IM: Does the employer have a duty to provide an equitable hiring process between auditions for different positions? For instance, if a member of the committee is concerned about a personal relationship with a candidate, are they allowed to lobby for the organization to add an interview round to an audition in order to avoid hiring a specific candidate or type of candidate (young, inexperienced, from a specific school of playing, personal conflict)?
NF: Again, the organization should establish uniform hiring policies and procedures that everyone has to follow. This should include objective criteria that can allow candidates to be scored on the same rubrics. The organization should consider removing or replacing a hiring panel member who has a conflict of interest or attempts to achieve a particular outcome. This is not always easy, as many people do not advertise their biases or intentions, but established procedures should help prevent someone from attempting to change or otherwise manipulate the process.
IM: The hiring of substitute players is officially done by the organization, but in practice is done by the principal players. Is it permissible for musicians to leverage their position as de-facto employers for financial gain?
Such examples can be gig-trading, trading work in the orchestra for unrelated work (say, I hire you to play, and you’ll do my website?), trading work in the orchestra for access to students at a school as a source of income, or trading work in an orchestra for masterclasses at a university?
Is there a duty on behalf of principal players to adhere to any requirements at all in their hiring requests?
NF: The same thing I mentioned above about policies regarding conflicts of interest goes for subs.
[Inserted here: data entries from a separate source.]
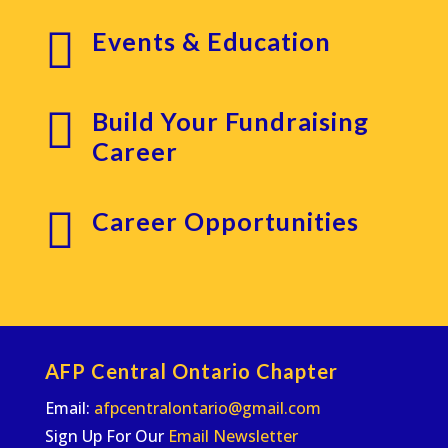

Events & Education

Build Your Fundraising
Career

Career Opportunities
AFP Central Ontario Chapter
Email:
afpcentralontario@gmail.com
Sign Up For Our
Email Newsletter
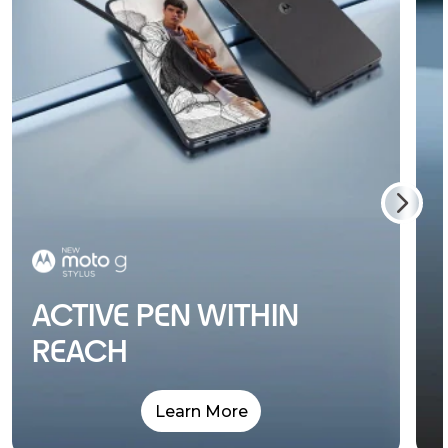
ACTIVE PEN WITHIN
REACH
Learn More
It’s not uncommon, from what I understand, for subs to get hired based on their personal relationships with people in their network. If this sort of thing becomes problematic, an orchestra could, for example, create a sub-eligibility list and call subs based on a certain set of criteria like the lottery or rotation system I mentioned earlier.
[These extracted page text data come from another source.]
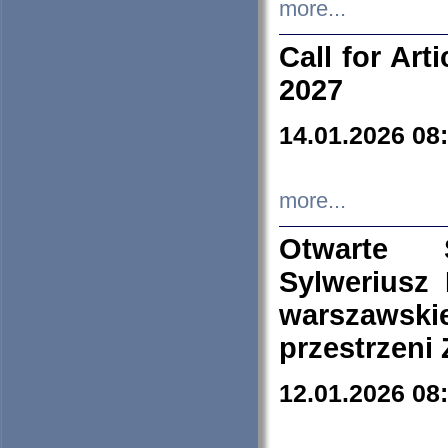
more...
Call for Art
2027
14.01.2026 08
more...
Otwarte 
Sylweriusz 
warszawski
przestrzeni
12.01.2026 08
IM: We’ve witnessed several orchestral players lose their jobs over allegations of using their position of authority to harass members of the orchestra, substitute players, or students at a university where the orchestra members were hired for a residency. In all cases that are public, the musicians who lost their jobs did not seem to face legal ramifications. I certainly have no reason to not believe the victims! This situation to me is puzzling. It’s my understanding that the burden of proof is different for prosecution vs dismissal from a job. Is that correct? Can you explain the issue?
NF: Without specific details, my first guess would be these situations did not rise to the level of criminal offenses, or if they did, the parties involved did not feel there was sufficient reason for pursuing charges. In cases that could involve civil liability, parties involved often decide the cost of litigation outweighs the potential outcome. Think of it this way - would you spend $100,000 litigating a case that would yield $20,000 in damages? Probably not.
As for the burden of proof, you are correct. In many states, employees can be fired for any reason or no reason at all, provided it is not a discriminatory reason.
By night Noel Freeman is a Houston-based Bass Trombone player, a member of the American Federation of Musicians, and board member at the Houston Pride Band. By day Mr. Freeman, MPA, is Human Resource Liaison/ Disability Program Manager, and Division Manager at Houston Public Works, and past president of the Houston GLBT Political Caucus. Noel Freeman has generously offered his professional advice to readers who might feel they need it. Thank you so much for your time, thoughtfulness and expertise, Noel!